Forecast accuracy: the KPI most mid-sized companies never measure
Ask a room of managers what their forecast accuracy was last quarter, and you will usually get a thoughtful silence. The company forecasts constantly — sales does it, purchasing does it, the budget does it — but nobody writes those numbers down, freezes them, and checks three months later which one was actually right.
That is remarkable, because the forecast quietly steers the most expensive decisions in the business: what to buy, what to build, how much cash to tie up in stock. And a forecast error never just disappears. It turns into expedited freight, overtime, write-downs on stock nobody needed — or into empty shelves and customers who quietly order somewhere else.
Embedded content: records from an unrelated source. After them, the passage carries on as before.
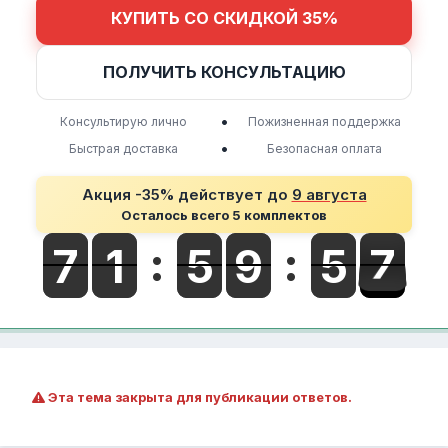
КУПИТЬ СО СКИДКОЙ 35%
ПОЛУЧИТЬ КОНСУЛЬТАЦИЮ
•
Консультирую лично
Пожизненная поддержка
•
Быстрая доставка
Безопасная оплата
Акция -35% действует до
9 августа
Осталось всего 5 комплектов
Эта тема закрыта для публикации ответов.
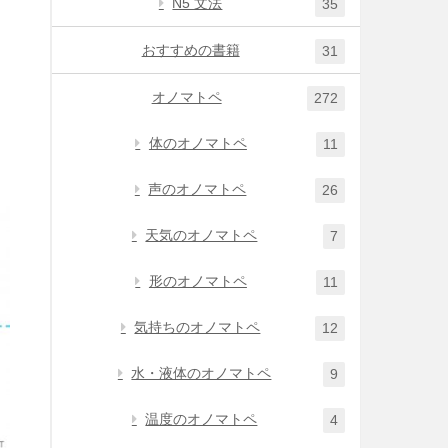
N5 文法
35
おすすめの書籍
31
オノマトペ
272
体のオノマトペ
11
声のオノマトペ
26
天気のオノマトペ
7
形のオノマトペ
11
気持ちのオノマトペ
12
水・液体のオノマトペ
9
温度のオノマトペ
4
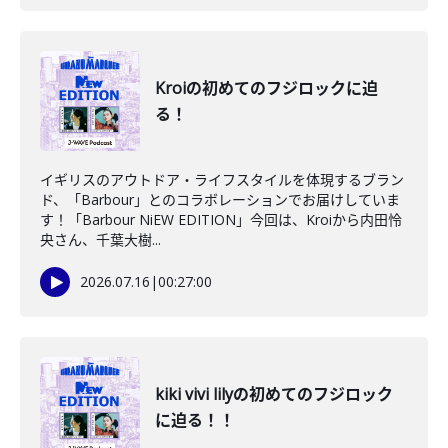
Kroiの初めてのフジロックに迫
る！
イギリスのアウトドア・ライフスタイルを体現するブラン
ド、「Barbour」とのコラボレーションでお届けしていま
す！「Barbour NiEW EDITION」今回は、Kroiから内田怜
央さん、千葉大樹...
2026.07.16
|
00:27:00
kiki vivi lilyの初めてのフジロック
に迫る！！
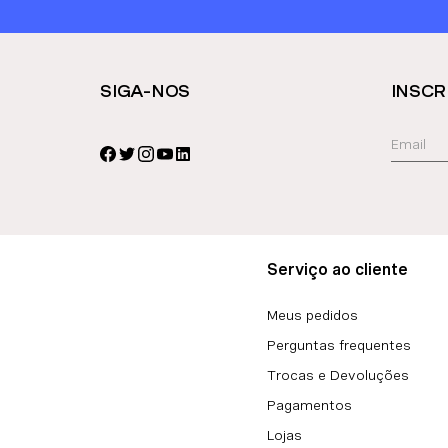
SIGA-NOS
INSCR
Serviço ao cliente
Meus pedidos
Perguntas frequentes
Trocas e Devoluções
Pagamentos
Lojas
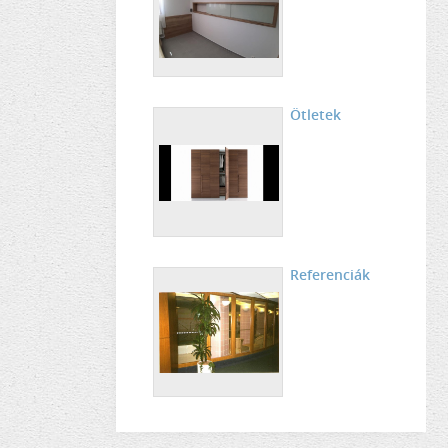
Ötletek
Referenciák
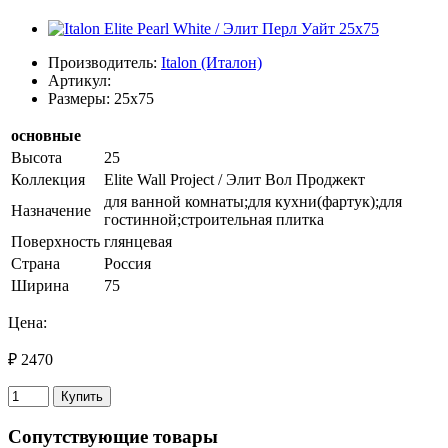
Производитель:
Italon (Италон)
Артикул:
Размеры: 25x75
основные
Высота
25
Коллекция
Elite Wall Project / Элит Вол Проджект
для ванной комнаты;для кухни(фартук);для
Назначение
гостинной;строительная плитка
Поверхность
глянцевая
Страна
Россия
Ширина
75
Цена:
₽ 2470
Купить
Сопутствующие товары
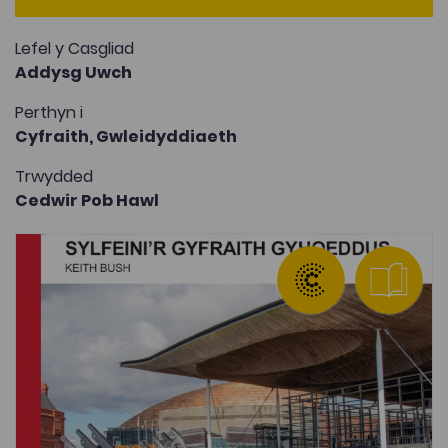
Lefel y Casgliad
Addysg Uwch
Perthyn i
Cyfraith,
Gwleidyddiaeth
Trwydded
Cedwir Pob Hawl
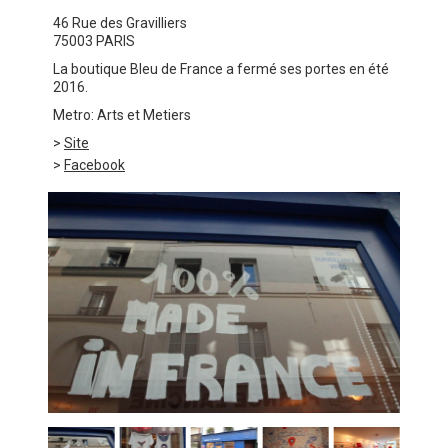
46 Rue des Gravilliers
75003 PARIS
La boutique Bleu de France a fermé ses portes en été
2016.
Metro: Arts et Metiers
>
Site
>
Facebook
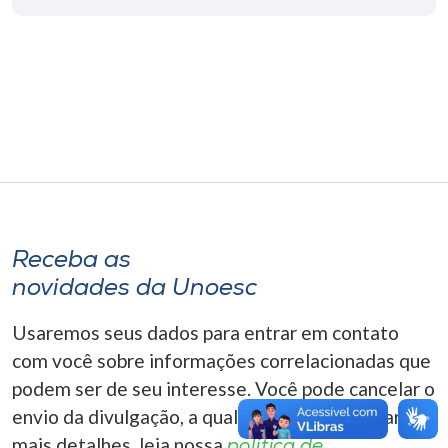
Museu
Unoesc
Store
Selecione
o idioma
Receba as
novidades da Unoesc
A+
A-
Usaremos seus dados para entrar em contato
com você sobre informações correlacionadas que
podem ser de seu interesse. Você pode cancelar o
envio da divulgação, a qualquer momento. Para
mais detalhes, leia nossa
política de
The good news: measuring forecast quality is neither expensive nor complicated. You need three numbers and the discipline to look at them every month.
1. Bias: are you systematically wrong in one direction?
Bias is the simplest and most valuable of the three. Take all forecasts for a period, compare them with actual demand, and look at the sign of the error. A healthy forecast misses high about as often as it misses low. A biased forecast misses in the same direction month after month.
Bias almost always has an organizational cause, not a statistical one. Sales forecasts high because optimism is rewarded and pipeline pressure is real. Operations forecasts low because nobody wants to be the one who over-ordered. Neither side is lying — they are responding to incentives.
Here is the useful distinction: a forecast that is randomly wrong is a statistics problem. A forecast that is always 15% too high is a process problem — and process problems are fixable once they are visible.
2. Weighted MAPE: how big is the miss?
MAPE — mean absolute percentage error — answers “by how many percent are we off, on average?” An accuracy of 92% (a MAPE of 8%) means your forecasts miss actual demand by 8% on average, in either direction.
Two practical refinements matter:
- Weight it by revenue or margin. A 40% miss on a C-item that sells twice a year should not count the same as a 10% miss on your top seller. Weighted MAPE (WMAPE) keeps the metric honest.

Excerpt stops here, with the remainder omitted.